Her gaze lifts and then drops to the raven’s eye on the wall. “Does the silver king believe in mages, magic, and all that?”
“Magic?
It’s officially outlawed. Fae are outcasts. Ravens? The silver king supposedly wants to eat them for dinner. And if we want to eat this fish for dinner, we best get on. Demon’s hour grows close.”
Chapter 7
Soren
As we scramble back along the breakwater, I can’t help but feel watched, eyes and ears tracing my movements and listening to my every word. Perhaps they are, given the tender evidence of ink on my flesh, but this is different, not as sharp though, but just as foreboding. It feels like a warm wind in the winter, welcome, but its strangeness raises bumps along my arms nonetheless.
The castle looms high as we skirt the lower banks of the moat that spills into the sea. We’re nearly to the Flats when Kiki pauses, looking past the stone steps to the gauntlet and the gates of Fjallhold.
“Is the silver king watching us?” she asks.
“Always assume that he is.”
“What does he look like?”
“I’ve only seen him a few times, but he wears a long black cloak, with a veil over his head and a silver crown on top.”
“So you’ve never seen his face?”
“I’ve only heard about his eyes. They’re as black as the coals in the ashpit.”
Kiki shivers.
“Best not to talk about things like that around here,” I warn.

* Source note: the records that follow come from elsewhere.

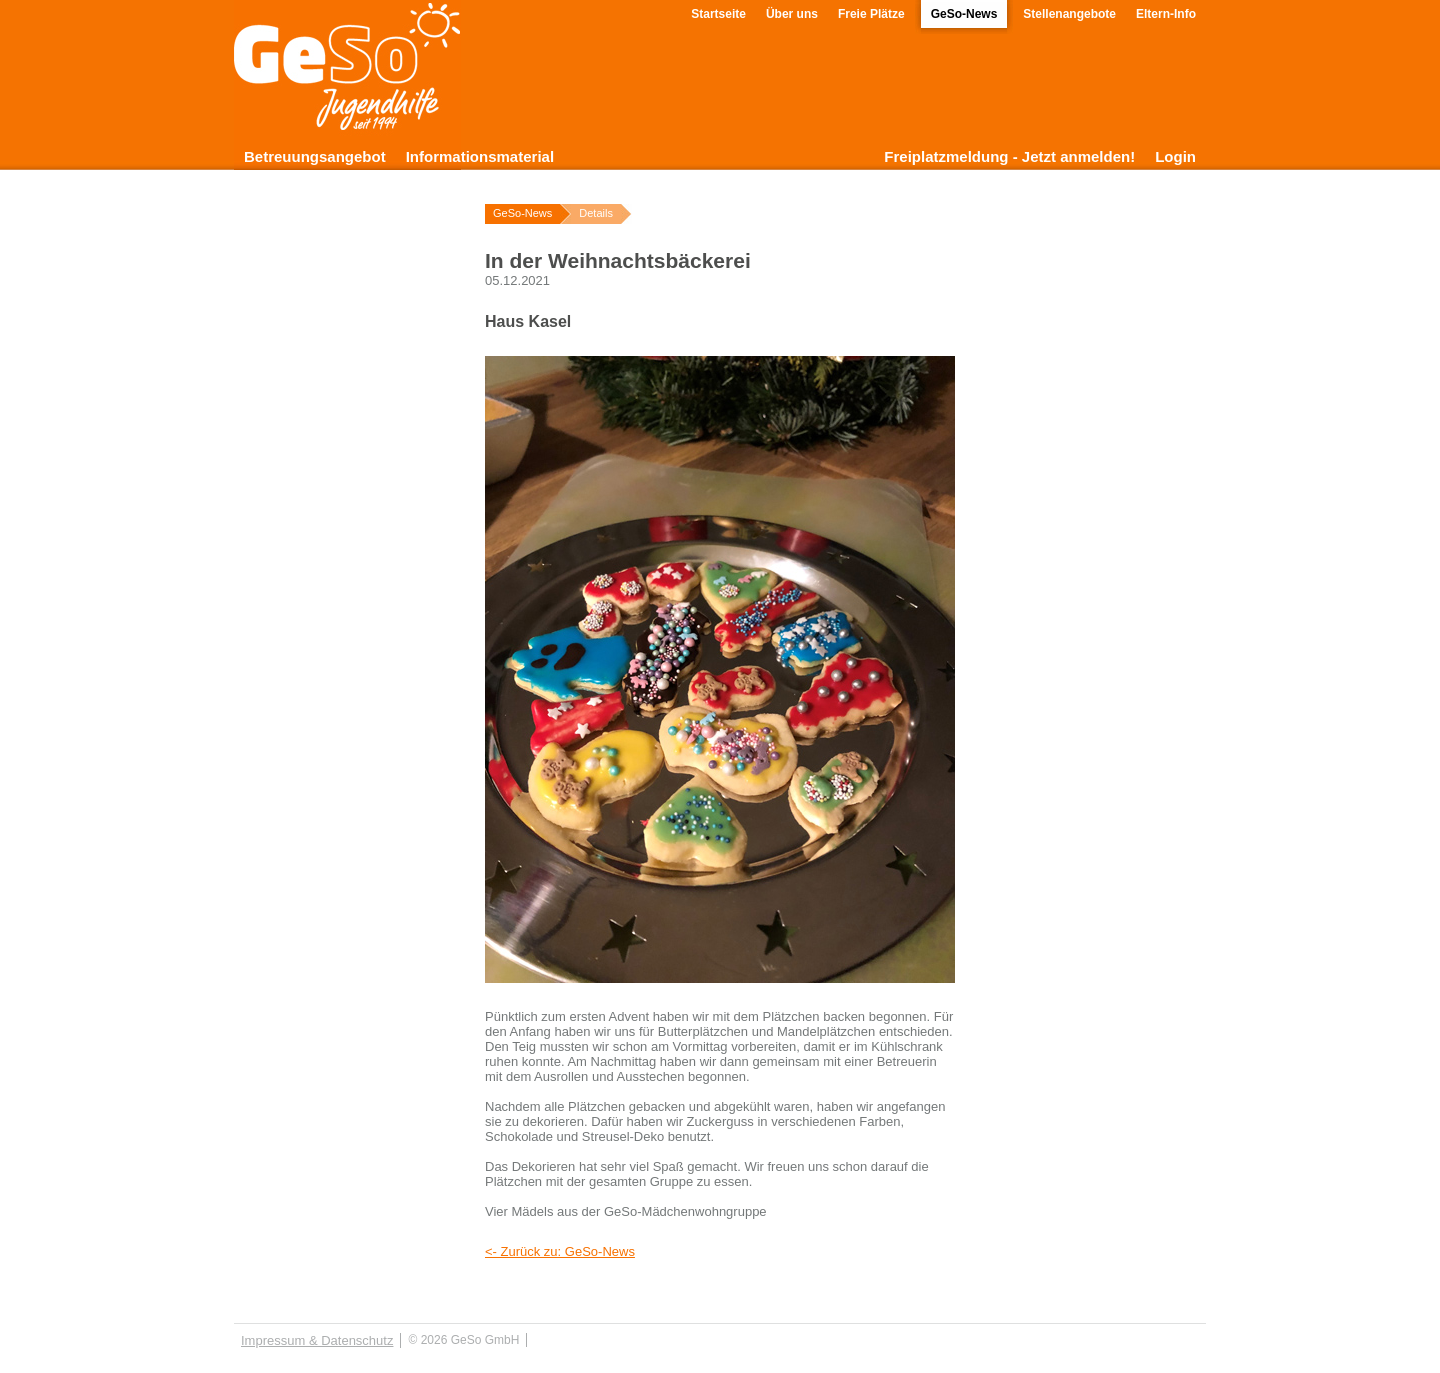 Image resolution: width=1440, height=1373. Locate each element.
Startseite (718, 14)
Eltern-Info (1166, 14)
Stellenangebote (1069, 14)
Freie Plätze (871, 14)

“Yes, but I must see him. The message said to seek—”
I answer by picking up the pace, regretfully leaving the fresh salt air at my back. I’m torn between wanting her to wake her up to the truth and letting her figure it out on her own since she doesn’t seem to believe the danger I’ve already warned her about.
When she catches up to me I breathe a sigh of relief. “I want to help you. I want to help the people of Raven’s Landing, but please trust me when I say if he takes one look at you—”
Kiki coughs. “What’s that?” She points to a large, rectangular opening in the center of the commons to one side of the castle. A faint haze of heat rises off the embers within.
“That’s the ashpit.” My voice is hollow.
She steps perilously close, peering inside the deep opening, covered in iron bars.